[Stored items]
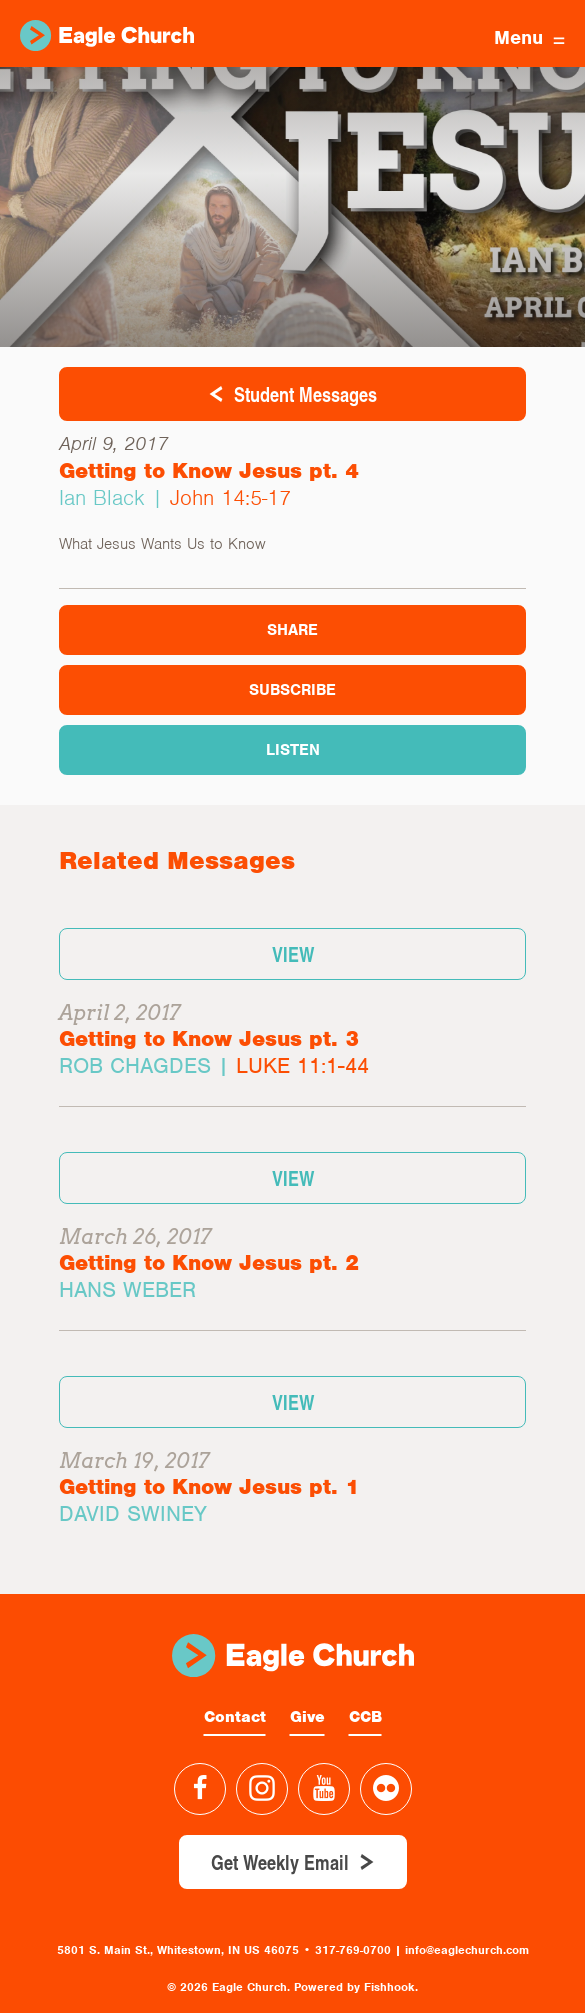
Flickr (386, 1789)
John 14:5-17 (230, 497)
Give (307, 1717)
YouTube (324, 1789)
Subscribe (292, 690)
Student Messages (305, 394)
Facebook (200, 1789)
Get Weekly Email (280, 1862)
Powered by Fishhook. (356, 1987)
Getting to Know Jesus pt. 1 (209, 1486)
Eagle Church (107, 35)
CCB (365, 1717)
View (293, 954)
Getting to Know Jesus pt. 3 (209, 1038)
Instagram (262, 1789)
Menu (529, 37)
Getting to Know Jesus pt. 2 (209, 1262)
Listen (293, 750)
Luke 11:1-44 (302, 1065)
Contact (235, 1717)
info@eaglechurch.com (467, 1950)
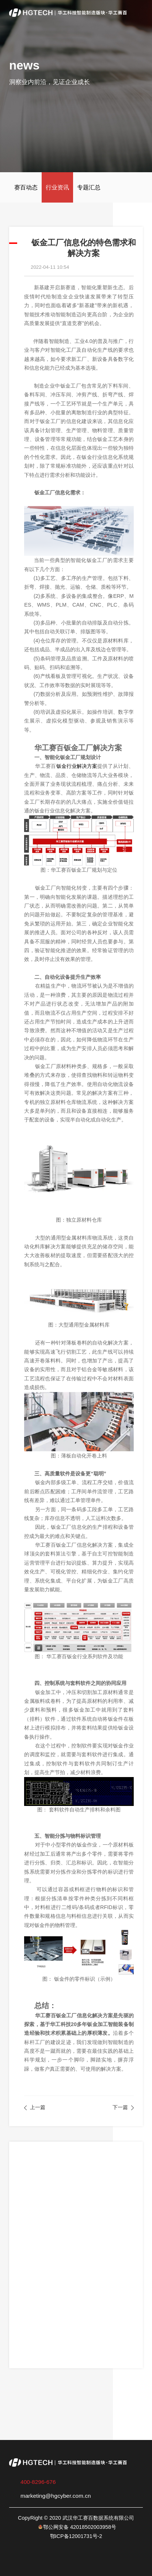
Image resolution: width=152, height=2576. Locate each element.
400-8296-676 (38, 2482)
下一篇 (120, 2107)
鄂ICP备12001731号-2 (76, 2536)
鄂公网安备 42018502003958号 (79, 2527)
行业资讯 (57, 187)
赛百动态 (26, 187)
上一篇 (37, 2107)
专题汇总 (88, 187)
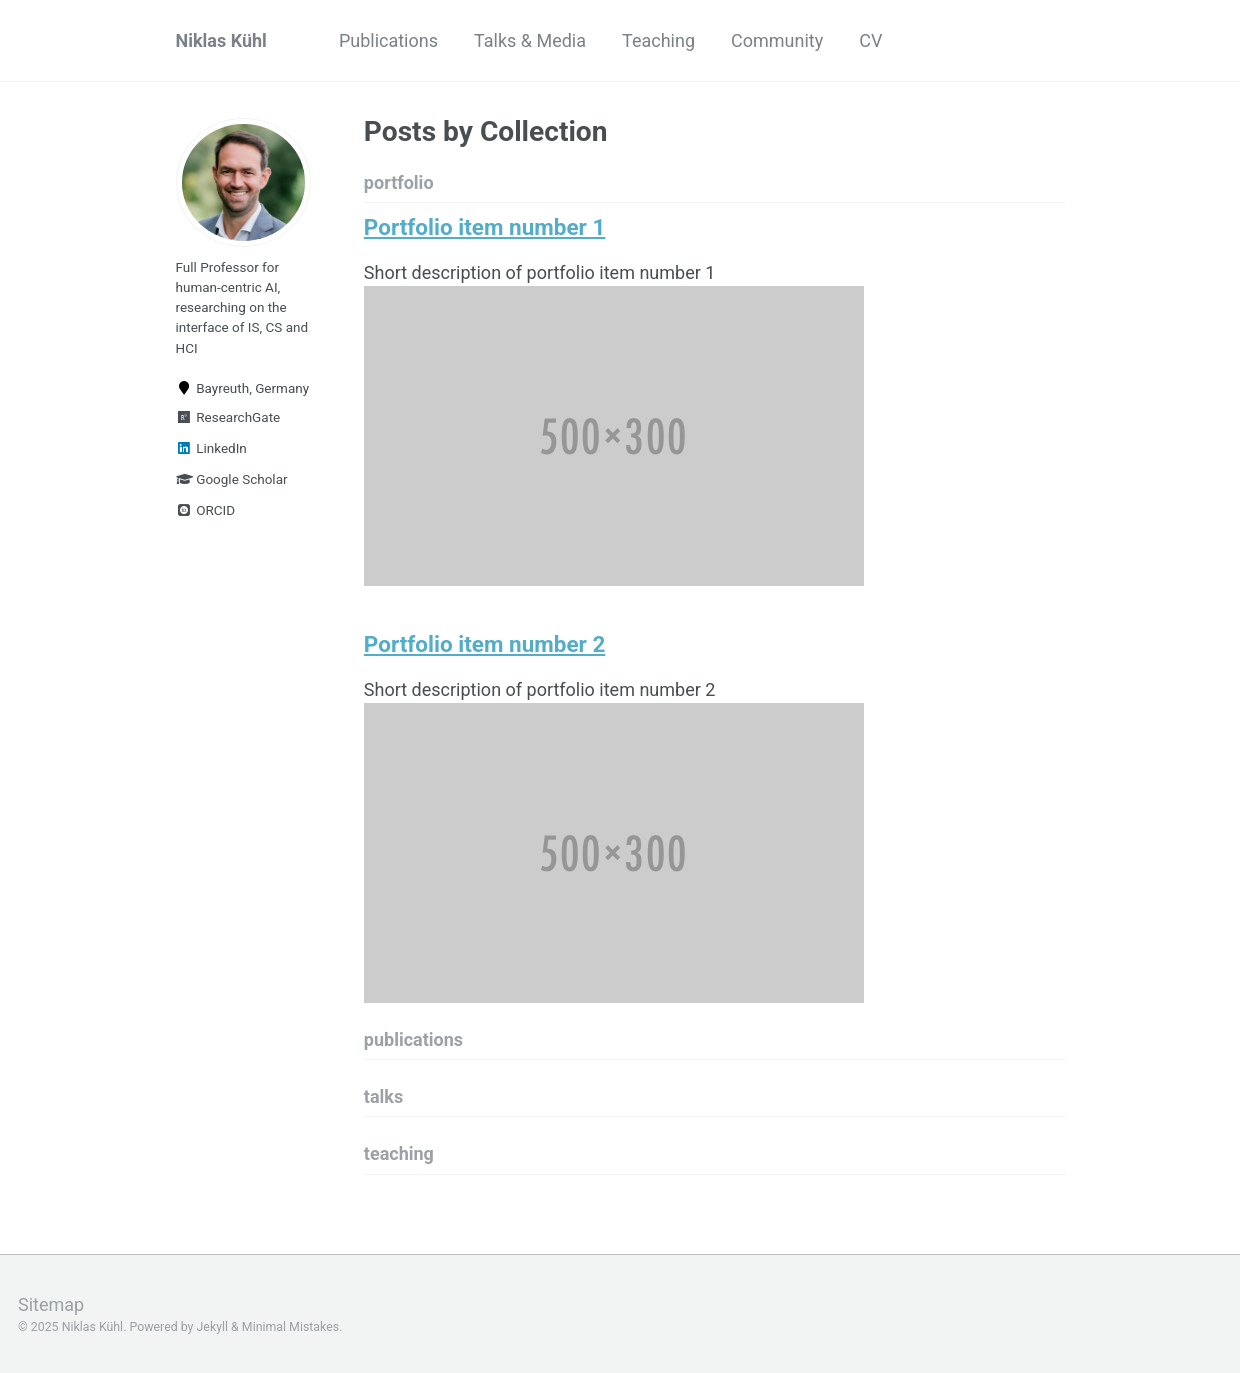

What to produce: None of the pictures should appear; repeat the records exactly otherwise.

Solution for this exercise:
Flickr (386, 1789)
John 14:5-17 (230, 497)
Give (307, 1717)
YouTube (324, 1789)
Subscribe (292, 690)
Student Messages (305, 394)
Facebook (200, 1789)
Get Weekly Email (280, 1862)
Powered by Fishhook. (356, 1987)
Getting to Know Jesus pt. 1 (209, 1486)
Eagle Church (107, 35)
CCB (365, 1717)
View (293, 954)
Getting to Know Jesus pt. 3 (209, 1038)
Instagram (262, 1789)
Menu (529, 37)
Getting to Know Jesus pt. 2 (209, 1262)
Listen (293, 750)
Luke 11:1-44 (302, 1065)
Contact (235, 1717)
info@eaglechurch.com (467, 1950)
Image resolution: width=152, height=2576. Locate each element.
400-8296-676 (38, 2482)
下一篇 (120, 2107)
鄂ICP备12001731号-2 (76, 2536)
鄂公网安备 42018502003958号 (79, 2527)
行业资讯 (57, 187)
赛百动态 (26, 187)
上一篇 (37, 2107)
专题汇总 (88, 187)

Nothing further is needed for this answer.